Bloomberg New Economy

Online Gambling Has Millions of Young Africans Battling Addiction

A generation faces growing dependency on the false hopes of betting.
A betting shop in Malawi.

A betting shop in Malawi.

Photographer: Sarah Waiswa for Bloomberg Businessweek

Slouched against a wall in the morning gloom, his purple hoodie pulled low over his eyes to hide his face, Brave Luhanga is desperate for a win. For a second consecutive day, he’s at a local betting shop, wagering the equivalent of 65¢ earned selling snacks to classmates on soccer games played more than 5,000 miles away from the mud tracks and tarpaulin storefronts of Area 25, his neighborhood in Lilongwe, the capital of Malawi. “I bet on five games,” he says. “But I don’t know the teams.”

Luhanga has visited the shop—a cinder block shack with a corrugated metal roof, containing little more than a wooden betting counter, fading posters and a TV—almost every week for more than a year, sometimes bringing his own cash, sometimes with money borrowed from his mother.

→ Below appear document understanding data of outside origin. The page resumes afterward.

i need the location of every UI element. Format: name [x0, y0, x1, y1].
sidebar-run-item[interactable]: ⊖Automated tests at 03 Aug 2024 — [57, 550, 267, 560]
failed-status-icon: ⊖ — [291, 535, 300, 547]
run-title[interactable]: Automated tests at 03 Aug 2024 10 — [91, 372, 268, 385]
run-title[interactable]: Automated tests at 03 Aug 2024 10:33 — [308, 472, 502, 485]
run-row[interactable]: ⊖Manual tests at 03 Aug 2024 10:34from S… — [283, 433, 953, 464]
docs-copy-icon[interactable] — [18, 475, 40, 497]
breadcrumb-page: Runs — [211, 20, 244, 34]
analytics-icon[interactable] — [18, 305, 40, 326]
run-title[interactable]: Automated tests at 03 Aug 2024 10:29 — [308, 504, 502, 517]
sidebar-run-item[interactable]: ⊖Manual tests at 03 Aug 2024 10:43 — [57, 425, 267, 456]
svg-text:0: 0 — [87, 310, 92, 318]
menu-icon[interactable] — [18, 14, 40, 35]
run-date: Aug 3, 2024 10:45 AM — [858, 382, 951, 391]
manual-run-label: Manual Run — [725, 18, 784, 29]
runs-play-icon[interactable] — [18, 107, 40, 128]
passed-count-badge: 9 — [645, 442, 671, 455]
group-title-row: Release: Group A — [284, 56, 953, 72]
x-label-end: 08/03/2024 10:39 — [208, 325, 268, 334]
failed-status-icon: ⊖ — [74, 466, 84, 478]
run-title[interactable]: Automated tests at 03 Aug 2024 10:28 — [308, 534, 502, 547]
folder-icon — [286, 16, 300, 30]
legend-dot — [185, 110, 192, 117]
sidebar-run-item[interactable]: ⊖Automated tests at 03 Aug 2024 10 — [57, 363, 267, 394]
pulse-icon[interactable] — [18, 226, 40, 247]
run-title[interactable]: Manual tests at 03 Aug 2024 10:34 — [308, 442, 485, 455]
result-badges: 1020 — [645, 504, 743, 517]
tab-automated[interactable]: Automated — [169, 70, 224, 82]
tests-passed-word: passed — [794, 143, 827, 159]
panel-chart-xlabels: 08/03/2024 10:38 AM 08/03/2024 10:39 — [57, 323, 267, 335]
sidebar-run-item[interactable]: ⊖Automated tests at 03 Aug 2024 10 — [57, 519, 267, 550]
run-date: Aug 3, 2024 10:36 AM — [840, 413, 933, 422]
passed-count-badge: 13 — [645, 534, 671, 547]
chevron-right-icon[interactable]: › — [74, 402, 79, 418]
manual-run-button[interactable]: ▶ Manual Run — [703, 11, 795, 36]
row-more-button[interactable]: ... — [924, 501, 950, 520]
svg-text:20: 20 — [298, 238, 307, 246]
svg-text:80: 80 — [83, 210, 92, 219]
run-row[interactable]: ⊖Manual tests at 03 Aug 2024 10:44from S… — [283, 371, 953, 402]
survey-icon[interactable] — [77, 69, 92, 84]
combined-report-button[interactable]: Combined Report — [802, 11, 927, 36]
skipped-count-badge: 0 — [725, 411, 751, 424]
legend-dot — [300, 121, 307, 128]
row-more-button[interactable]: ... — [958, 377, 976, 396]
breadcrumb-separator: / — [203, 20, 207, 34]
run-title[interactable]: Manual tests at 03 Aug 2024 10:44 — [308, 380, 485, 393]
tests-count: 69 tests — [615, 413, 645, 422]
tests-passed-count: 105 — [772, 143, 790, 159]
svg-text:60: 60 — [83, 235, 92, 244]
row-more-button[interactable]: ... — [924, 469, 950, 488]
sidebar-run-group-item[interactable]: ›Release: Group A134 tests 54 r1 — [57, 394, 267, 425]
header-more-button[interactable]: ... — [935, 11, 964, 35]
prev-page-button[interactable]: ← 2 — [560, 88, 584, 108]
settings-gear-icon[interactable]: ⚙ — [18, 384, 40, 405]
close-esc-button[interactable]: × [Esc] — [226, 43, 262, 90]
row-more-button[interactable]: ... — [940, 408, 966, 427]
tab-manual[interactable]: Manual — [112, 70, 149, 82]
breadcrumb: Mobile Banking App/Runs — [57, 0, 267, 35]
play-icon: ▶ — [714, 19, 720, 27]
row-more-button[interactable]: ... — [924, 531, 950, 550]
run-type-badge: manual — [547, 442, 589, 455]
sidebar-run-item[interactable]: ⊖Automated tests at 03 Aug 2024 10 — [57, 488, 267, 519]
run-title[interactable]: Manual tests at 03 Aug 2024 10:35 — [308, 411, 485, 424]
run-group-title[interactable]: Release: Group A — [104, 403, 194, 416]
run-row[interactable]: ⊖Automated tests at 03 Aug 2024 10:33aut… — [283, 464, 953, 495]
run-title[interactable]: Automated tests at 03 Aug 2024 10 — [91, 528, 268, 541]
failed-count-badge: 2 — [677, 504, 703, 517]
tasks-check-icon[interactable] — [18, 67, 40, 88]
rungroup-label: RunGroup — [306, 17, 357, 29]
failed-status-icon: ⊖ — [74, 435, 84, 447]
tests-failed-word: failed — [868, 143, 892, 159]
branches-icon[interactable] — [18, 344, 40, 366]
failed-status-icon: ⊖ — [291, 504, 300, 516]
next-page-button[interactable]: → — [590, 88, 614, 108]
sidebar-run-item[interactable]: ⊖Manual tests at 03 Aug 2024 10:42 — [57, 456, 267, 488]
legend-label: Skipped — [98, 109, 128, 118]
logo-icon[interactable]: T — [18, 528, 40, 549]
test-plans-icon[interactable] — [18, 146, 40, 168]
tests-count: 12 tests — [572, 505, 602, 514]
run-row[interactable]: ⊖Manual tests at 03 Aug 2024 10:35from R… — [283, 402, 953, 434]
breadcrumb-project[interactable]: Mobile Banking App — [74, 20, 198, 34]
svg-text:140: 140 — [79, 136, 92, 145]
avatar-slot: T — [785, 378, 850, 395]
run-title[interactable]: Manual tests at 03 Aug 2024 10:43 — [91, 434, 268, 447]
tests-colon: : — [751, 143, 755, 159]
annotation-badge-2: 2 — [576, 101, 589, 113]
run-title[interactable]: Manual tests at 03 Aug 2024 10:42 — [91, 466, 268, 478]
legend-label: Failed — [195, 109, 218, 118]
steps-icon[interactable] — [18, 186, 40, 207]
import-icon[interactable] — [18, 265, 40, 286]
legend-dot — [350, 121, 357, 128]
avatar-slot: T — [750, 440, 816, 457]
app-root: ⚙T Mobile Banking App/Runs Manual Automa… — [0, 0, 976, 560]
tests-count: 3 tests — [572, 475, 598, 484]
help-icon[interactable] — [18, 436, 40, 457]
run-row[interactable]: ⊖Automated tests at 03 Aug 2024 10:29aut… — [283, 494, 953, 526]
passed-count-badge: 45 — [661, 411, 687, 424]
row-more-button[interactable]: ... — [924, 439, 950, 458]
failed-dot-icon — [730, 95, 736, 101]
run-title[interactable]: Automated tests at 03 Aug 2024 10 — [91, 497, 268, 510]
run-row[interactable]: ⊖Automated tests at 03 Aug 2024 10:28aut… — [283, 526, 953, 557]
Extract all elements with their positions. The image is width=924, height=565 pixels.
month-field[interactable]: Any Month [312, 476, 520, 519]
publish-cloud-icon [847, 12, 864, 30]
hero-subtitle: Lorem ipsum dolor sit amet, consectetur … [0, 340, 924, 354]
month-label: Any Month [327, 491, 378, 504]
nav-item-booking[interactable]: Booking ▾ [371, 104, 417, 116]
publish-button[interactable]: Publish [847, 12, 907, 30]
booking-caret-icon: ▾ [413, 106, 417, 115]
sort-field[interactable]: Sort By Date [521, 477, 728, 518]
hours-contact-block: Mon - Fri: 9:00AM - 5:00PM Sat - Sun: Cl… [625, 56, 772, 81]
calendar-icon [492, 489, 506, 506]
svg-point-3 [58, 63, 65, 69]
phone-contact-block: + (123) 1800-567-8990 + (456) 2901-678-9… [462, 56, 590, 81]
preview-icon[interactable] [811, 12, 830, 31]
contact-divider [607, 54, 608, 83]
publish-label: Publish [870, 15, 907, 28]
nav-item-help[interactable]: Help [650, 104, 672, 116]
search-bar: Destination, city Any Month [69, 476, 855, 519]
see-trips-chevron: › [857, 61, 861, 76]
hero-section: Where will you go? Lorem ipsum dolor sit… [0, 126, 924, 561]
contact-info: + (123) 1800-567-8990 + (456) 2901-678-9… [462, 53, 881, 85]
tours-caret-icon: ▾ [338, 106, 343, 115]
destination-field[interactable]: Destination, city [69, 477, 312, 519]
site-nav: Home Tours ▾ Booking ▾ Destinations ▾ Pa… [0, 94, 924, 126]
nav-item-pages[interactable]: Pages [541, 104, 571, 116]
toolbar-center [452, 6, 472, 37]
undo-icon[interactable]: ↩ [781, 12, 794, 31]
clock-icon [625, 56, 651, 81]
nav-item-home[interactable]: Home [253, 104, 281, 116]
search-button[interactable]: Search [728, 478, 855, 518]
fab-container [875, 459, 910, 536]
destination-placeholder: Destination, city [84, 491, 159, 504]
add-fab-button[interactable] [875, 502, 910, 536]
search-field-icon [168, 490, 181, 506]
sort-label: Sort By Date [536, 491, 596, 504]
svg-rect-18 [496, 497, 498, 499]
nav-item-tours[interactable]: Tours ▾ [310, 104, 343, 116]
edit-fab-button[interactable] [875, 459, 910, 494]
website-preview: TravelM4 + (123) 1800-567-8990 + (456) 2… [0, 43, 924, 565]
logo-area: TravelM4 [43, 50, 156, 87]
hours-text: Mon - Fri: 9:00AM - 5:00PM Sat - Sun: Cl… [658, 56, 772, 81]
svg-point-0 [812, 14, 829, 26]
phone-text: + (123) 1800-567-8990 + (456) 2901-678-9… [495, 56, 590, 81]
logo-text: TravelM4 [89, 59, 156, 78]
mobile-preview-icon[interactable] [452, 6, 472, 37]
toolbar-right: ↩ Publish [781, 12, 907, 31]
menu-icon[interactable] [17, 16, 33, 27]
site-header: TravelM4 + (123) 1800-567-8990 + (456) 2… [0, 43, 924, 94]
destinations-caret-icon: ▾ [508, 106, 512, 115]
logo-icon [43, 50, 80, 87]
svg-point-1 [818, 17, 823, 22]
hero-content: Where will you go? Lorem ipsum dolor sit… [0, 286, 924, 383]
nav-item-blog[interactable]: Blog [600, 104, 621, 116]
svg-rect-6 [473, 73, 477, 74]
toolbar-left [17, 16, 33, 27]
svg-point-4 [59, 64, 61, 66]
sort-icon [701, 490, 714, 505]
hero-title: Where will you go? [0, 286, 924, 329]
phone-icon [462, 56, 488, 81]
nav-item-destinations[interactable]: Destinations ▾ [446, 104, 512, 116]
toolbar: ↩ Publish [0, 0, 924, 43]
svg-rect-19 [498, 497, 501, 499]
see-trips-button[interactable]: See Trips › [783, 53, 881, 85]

After calculating for a few seconds, he ruefully acknowledges that his losses outweigh his winnings. He’s 15, three years under the legal betting age, but he’s usually accompanied by a 14-year-old friend—taller and a bit older-looking—who can often bet if someone at the shop says Luhanga is too young. “Sometimes they throw me out,” he says. “I just give the money to others.”